Migrasi Magma Makin Dekati Puncak Gunung Merapi
Berita Baru, Jakarta – Balai Penyelidikan dan Pengembangan Teknologi Kebencanaan Geologi (BPPTKG) Yogyakarta melaporkan terjadi pemendekan deformasi atau perubahan bentuk yang terjadi pada Gunung Merapi saat ini terus berlanjut cukup signifikan.
Hal itu diketahui berdasarkan data Electronic Distance Measurements (EDM), khususnya sejak status Merapi naik dari waspada menjadi siaga per 5 November 2020 lalu.
“Terjadi pemendekan baseline (kurva data) EDM di Gunung Merapi secara kontinyu,” ujar Penyelidik Bumi BPPTKG Yogyakarta Nurnaning Aisyiah dalam keterangan resminya, Rabu (2/12.
BPPTKG menilai pemendekan jarak EDM ini menjadi informasi yang sangat penting bersama data lain, seperti seismisitas dan kandungan gas yang dipakai untuk mengetahui aktivitas vulkanik di Merapi terkini.
Nurnaning menjelaskan dari pengukuran yang dilakukan BPPTKG saat ini, salah satunya melalui pemantauan dari Pos Babadan, pos yang ada di sisi barat daya Merapi, sejak bulan Juni lalu sudah mulai terjadi aktivitas pemendekan baseline EDM itu.
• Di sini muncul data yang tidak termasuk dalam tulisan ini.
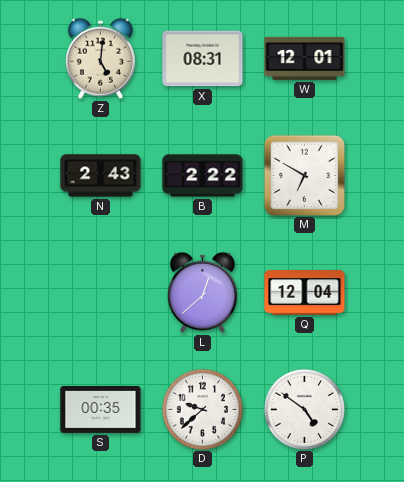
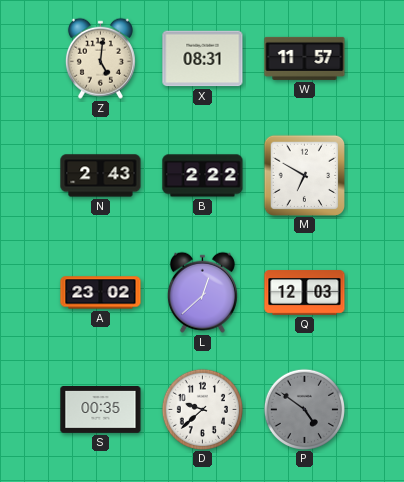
W: 12:01 -> 11:57
A: none -> 23:02
Q: 12:04 -> 12:03
P dial: white -> grey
Bahkan saat memasuki bulan Oktober, mulai tertangkap terjadinya percepatan pemendekan baseline EDM itu hingga sebesar 4.65 m.
“Sejak Oktober itu percepatan pemendekan baseline EDM Merapi itu mulai terjadi dan konstan lajunya (sekitar 4.65 m) hingga saat ini,” ujar Nurnaning.
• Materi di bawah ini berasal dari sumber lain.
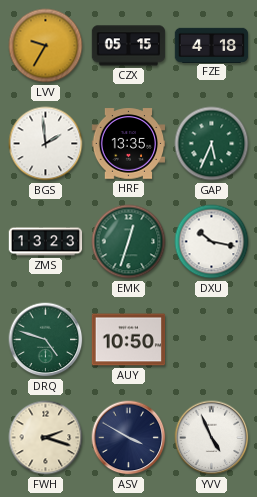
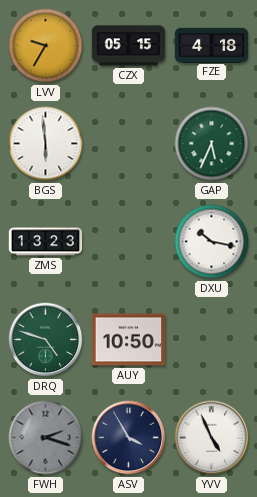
BGS: 1:59 -> 5:59
HRF: 13:35 -> none
EMK: 12:33 -> none
FWH dial: cream -> grey
ASV: 3:50 -> 3:55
Nurnaning menyebutkan adanya percepatan pemendekan jarak EDM yang terpantau dari Pos Babadan tersebut menjadi indikasi adanya migrasi magma Merapi dari sumber relatif lebih dalam yang sedang menuju permukaan.
Untuk mengetahui asal sumber tekanan magma itu berada dan arah keluarnya, BPPTKG melakukan pemodelan yang mendasarkan pada besaran percepatan pemendekan EDM yang dibagi per periode waktunya.
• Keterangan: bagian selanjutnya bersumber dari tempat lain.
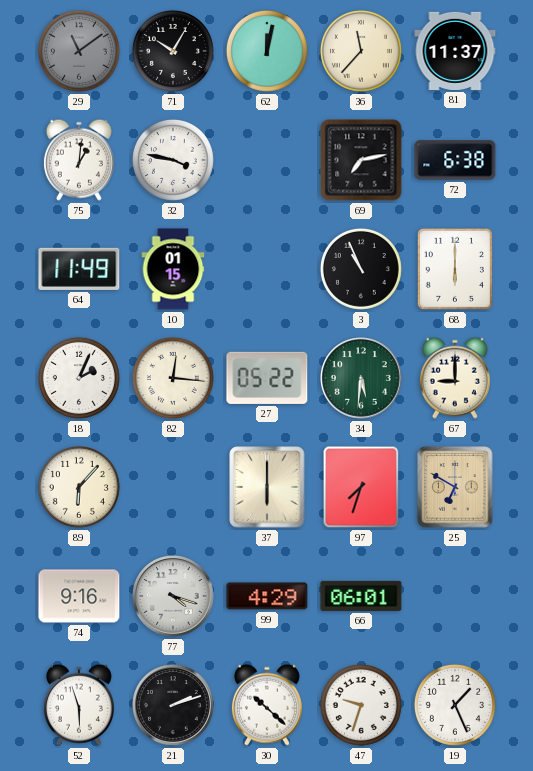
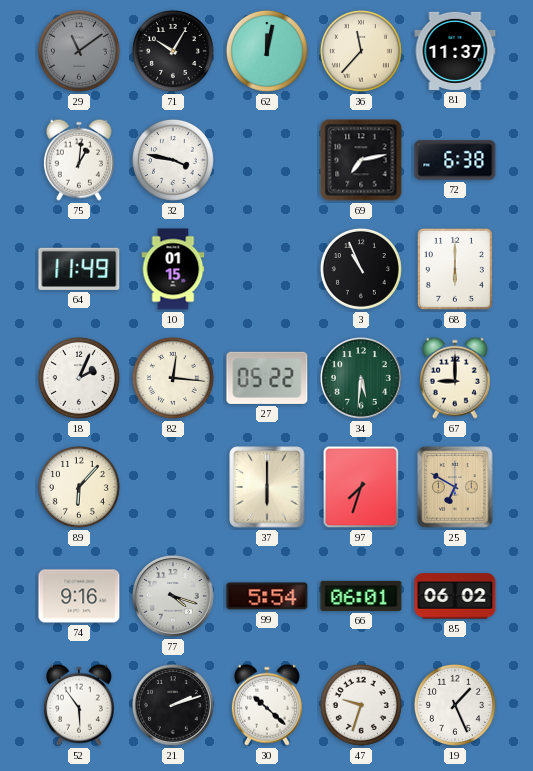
99: 4:29 -> 5:54
85: none -> 06:02
52: 5:57 -> 5:54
Dari pembagian menjadi enam periode itu, diketahui dari periode I-III (Juni-Oktober) lokasi sumber tekanan masih dari 5,9 kilometer di bawah puncak Merapi. Namun, pada periode IV-VI (Oktober-November) sumber tekanan yang diduga dari pergerakan magma itu sudah bergeser cepat hingga hanya 1,3 kilometer di bawah puncak gunung.
“Jadi benar dugaan kami telah terjadi migrasi magma, yang semula (Juni-Oktober) masih berjarak 5,9 km dari puncak, namun November ini jadi lebih dangkal,” ujarnya.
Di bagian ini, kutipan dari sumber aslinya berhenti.